Antonia Brix ist mit ihrer phänomenalen Inszenierung das scheinbar Unmögliche
gelungen: Sie gewinnt aus extremer Reduktion Weite – szenische Weite,
atmosphärische Weite, thematische Weite. Das Skelett aus Worten wird unter ihrer
Regie zu einem wohlgenährten dramatischen Körper, der atmet und höchst lebendig ist.

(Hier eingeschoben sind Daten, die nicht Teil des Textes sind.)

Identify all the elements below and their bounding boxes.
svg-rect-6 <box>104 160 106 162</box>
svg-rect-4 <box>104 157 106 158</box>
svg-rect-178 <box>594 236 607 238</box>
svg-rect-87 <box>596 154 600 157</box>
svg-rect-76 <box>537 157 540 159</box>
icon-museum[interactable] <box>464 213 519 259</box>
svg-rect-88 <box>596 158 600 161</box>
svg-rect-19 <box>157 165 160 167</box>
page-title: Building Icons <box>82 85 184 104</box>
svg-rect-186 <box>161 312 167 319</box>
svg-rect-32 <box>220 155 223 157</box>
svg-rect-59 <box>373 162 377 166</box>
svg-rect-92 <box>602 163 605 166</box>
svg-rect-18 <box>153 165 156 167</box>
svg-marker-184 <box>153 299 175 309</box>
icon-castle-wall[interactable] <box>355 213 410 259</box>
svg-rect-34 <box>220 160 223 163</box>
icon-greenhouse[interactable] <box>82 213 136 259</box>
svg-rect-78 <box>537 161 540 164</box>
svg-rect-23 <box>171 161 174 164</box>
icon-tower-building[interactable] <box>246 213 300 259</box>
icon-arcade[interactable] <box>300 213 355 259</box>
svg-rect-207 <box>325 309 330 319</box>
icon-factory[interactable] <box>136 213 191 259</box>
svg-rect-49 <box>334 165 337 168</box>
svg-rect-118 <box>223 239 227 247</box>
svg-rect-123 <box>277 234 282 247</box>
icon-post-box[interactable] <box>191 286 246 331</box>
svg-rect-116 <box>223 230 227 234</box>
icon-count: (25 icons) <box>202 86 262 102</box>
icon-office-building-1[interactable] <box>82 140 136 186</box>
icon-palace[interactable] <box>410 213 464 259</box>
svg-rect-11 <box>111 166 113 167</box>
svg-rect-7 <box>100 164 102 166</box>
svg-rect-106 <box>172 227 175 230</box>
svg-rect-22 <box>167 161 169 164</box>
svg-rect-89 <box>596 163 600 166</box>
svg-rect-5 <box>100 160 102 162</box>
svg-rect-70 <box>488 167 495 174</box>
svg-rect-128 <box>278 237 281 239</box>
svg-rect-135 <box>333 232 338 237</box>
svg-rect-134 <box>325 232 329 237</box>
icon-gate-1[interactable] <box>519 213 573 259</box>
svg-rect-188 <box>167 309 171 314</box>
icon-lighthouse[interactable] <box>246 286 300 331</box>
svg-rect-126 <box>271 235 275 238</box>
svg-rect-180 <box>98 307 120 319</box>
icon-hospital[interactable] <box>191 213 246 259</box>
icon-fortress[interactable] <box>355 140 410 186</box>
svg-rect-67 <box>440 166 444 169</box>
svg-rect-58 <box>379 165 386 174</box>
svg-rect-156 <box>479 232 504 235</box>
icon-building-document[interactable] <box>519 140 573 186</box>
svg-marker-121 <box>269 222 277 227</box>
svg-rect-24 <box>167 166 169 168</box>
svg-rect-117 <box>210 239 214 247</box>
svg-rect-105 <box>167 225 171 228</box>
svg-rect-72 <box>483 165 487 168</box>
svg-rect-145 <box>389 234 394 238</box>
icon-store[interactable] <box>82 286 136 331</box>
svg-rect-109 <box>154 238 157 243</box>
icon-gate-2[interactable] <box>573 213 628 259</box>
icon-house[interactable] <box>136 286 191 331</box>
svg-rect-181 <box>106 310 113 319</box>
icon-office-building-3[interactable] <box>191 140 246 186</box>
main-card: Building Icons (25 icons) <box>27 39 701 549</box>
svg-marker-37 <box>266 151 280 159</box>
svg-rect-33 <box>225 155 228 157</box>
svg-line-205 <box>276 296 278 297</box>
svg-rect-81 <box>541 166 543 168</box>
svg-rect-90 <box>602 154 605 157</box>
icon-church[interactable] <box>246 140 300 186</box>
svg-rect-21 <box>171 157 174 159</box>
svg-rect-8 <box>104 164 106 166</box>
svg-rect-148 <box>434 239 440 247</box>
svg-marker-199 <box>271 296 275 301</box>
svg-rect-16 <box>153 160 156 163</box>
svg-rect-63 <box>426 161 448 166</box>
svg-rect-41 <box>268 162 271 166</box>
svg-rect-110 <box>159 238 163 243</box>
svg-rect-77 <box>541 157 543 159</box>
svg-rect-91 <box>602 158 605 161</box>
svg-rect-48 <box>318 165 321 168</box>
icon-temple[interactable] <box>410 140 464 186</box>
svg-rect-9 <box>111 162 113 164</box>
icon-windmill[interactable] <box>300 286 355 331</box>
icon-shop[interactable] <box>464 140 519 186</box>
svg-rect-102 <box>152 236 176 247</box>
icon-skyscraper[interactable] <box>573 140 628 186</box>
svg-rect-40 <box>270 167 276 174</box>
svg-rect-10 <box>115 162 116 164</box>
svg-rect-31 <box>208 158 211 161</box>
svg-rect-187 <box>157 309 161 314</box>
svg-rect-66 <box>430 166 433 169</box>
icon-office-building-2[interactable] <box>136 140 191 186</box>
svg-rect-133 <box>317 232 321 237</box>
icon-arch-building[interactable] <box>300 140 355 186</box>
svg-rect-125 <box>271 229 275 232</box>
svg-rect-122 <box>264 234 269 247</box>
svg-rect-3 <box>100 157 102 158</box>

Simon Hos Musik öffnet der Szene einen Echoraum, das Licht erschafft für die
Jahreszeiten eine schier physische Präsenz, das Gold des Spätsommers und das
Frostweiß des Winters.
Drei Biografien skizziert dieses Stück, gezirkelt um die Fragen nach Familie, Kindheit,
Elternschaft. Wie ein Kind begleiten, ohne es in Fürsorglichkeit zu ersticken? Wann ist
der Zeitpunkt erreicht, es in die Selbständigkeit zu entlassen? Fragen wie diese werden
nicht theoretisch eingekreist, aber gleichwohl gestellt, indem sie in ein oft stummes
Spiel überführt werden. Das familiäre Dreieck findet sich bei Antonia Brix nicht zum
dramatischen Labor zugerichtet, sondern in einem Phantasieraum, "Unten Boden. Oben
Himmel. Bodenhimmel. Himmelboden." Da ist viel Platz für Zauber und Geheimnis,
zwischen Bodenhimmel und Himmelboden.